▶ **Task**
The reply should be a single number: the count of lines below that contain the word "eget".

▶ **Input**
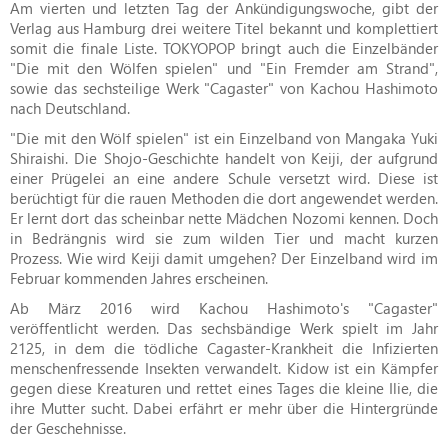
Am vierten und letzten Tag der Ankündigungswoche, gibt der
Verlag aus Hamburg drei weitere Titel bekannt und komplettiert
somit die finale Liste. TOKYOPOP bringt auch die Einzelbänder
"Die mit den Wölfen spielen" und "Ein Fremder am Strand",
sowie das sechsteilige Werk "Cagaster" von Kachou Hashimoto
nach Deutschland.
"Die mit den Wölf spielen" ist ein Einzelband von Mangaka Yuki
Shiraishi. Die Shojo-Geschichte handelt von Keiji, der aufgrund
einer Prügelei an eine andere Schule versetzt wird. Diese ist
berüchtigt für die rauen Methoden die dort angewendet werden.
Er lernt dort das scheinbar nette Mädchen Nozomi kennen. Doch
in Bedrängnis wird sie zum wilden Tier und macht kurzen
Prozess. Wie wird Keiji damit umgehen? Der Einzelband wird im
Februar kommenden Jahres erscheinen.
Ab März 2016 wird Kachou Hashimoto's "Cagaster"
veröffentlicht werden. Das sechsbändige Werk spielt im Jahr
2125, in dem die tödliche Cagaster-Krankheit die Infizierten
menschenfressende Insekten verwandelt. Kidow ist ein Kämpfer
gegen diese Kreaturen und rettet eines Tages die kleine Ilie, die
ihre Mutter sucht. Dabei erfährt er mehr über die Hintergründe
der Geschehnisse.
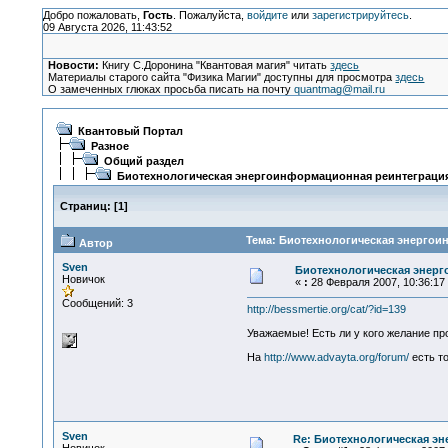
Добро пожаловать,
Гость
. Пожалуйста,
войдите
или
зарегистрируйтесь
.
09 Августа 2026, 11:43:52
Новости:
Книгу С.Доронина "Квантовая магия" читать
здесь
Материалы старого сайта "Физика Магии" доступны для просмотра
здесь
О замеченных глюках просьба писать на почту
quantmag@mail.ru
Квантовый Портал
Разное
Общий раздел
Биотехнологическая энергоинформационная реинтеграци
Страниц:
[
1
]
Тема: Биотехнологическая энергои
Автор
Sven
Биотехнологическая энер
Новичок
«
:
28 Февраля 2007, 10:36:17
Сообщений: 3
http://bessmertie.org/cat/?id=139
Уважаемые! Есть ли у кого желание п
На
http://www.advayta.org/forum/
есть т
Sven
Re: Биотехнологическая э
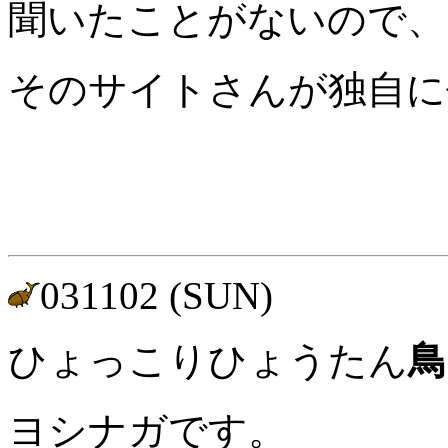
聞いたことがないので、
そのサイトさんが独自に
031102 (SUN)
ひょっこりひょうたん
ヨシナガです。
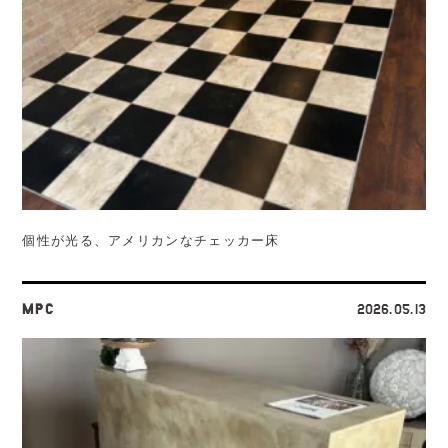
個性が光る、アメリカンなチェッカー床
MPC
2026.05.13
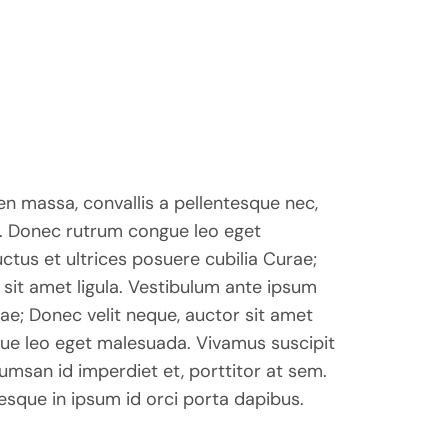
en massa, convallis a pellentesque nec,
. Donec rutrum congue leo eget
ctus et ultrices posuere cubilia Curae;
 sit amet ligula. Vestibulum ante ipsum
rae; Donec velit neque, auctor sit amet
gue leo eget malesuada. Vivamus suscipit
cumsan id imperdiet et, porttitor at sem.
tesque in ipsum id orci porta dapibus.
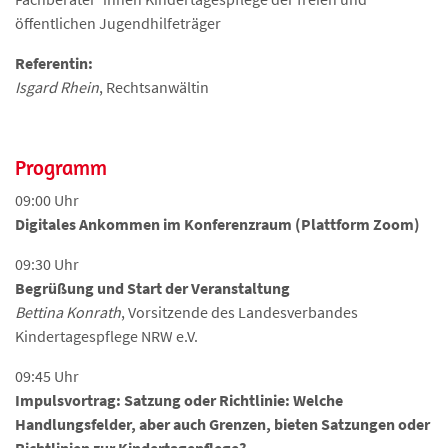
öffentlichen Jugendhilfeträger
Referentin:
Isgard Rhein
, Rechtsanwältin
Programm
09:00 Uhr
Digitales Ankommen im Konferenzraum (Plattform Zoom)
09:30 Uhr
Begrüßung und Start der Veranstaltung
Bettina Konrath
, Vorsitzende des Landesverbandes
Kindertagespflege NRW e.V.
09:45 Uhr
Impulsvortrag: Satzung oder Richtlinie: Welche
Handlungsfelder, aber auch Grenzen, bieten Satzungen oder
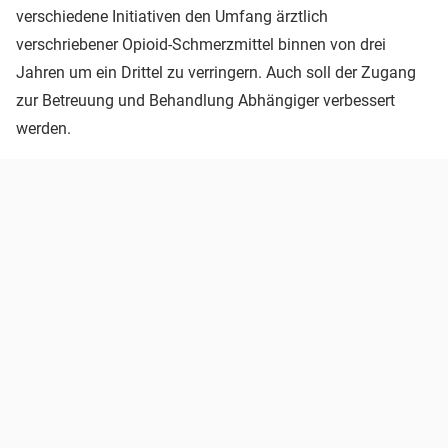
verschiedene Initiativen den Umfang ärztlich
verschriebener Opioid-Schmerzmittel binnen von drei
Jahren um ein Drittel zu verringern. Auch soll der Zugang
zur Betreuung und Behandlung Abhängiger verbessert
werden.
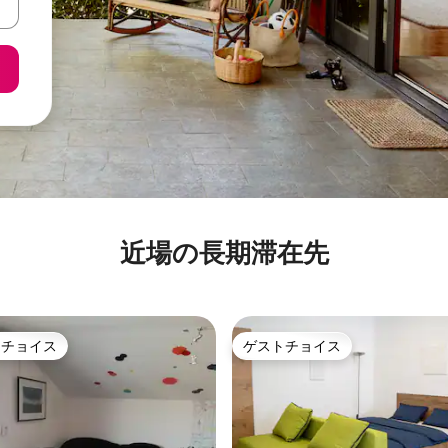
近場の長期滞在先
トチョイス
ゲストチョイス
ゲストチョイスです。
ゲストチョイス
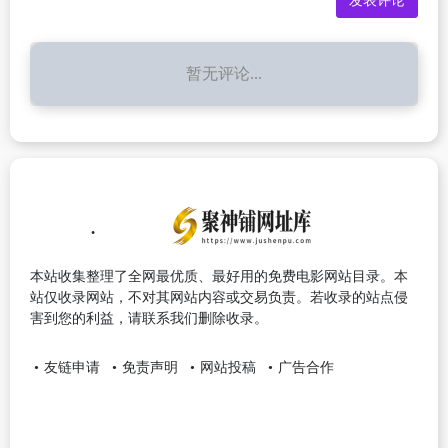
暂无评论...
本站收集整理了全网最优质、最好用的免费电影网站目录。本
站仅收录网站，不对其网站内容或交易负责。若收录的站点侵
害到您的利益，请联系我们删除收录。
友链申请
免责声明
网站投稿
广告合作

▶ **Task output**
2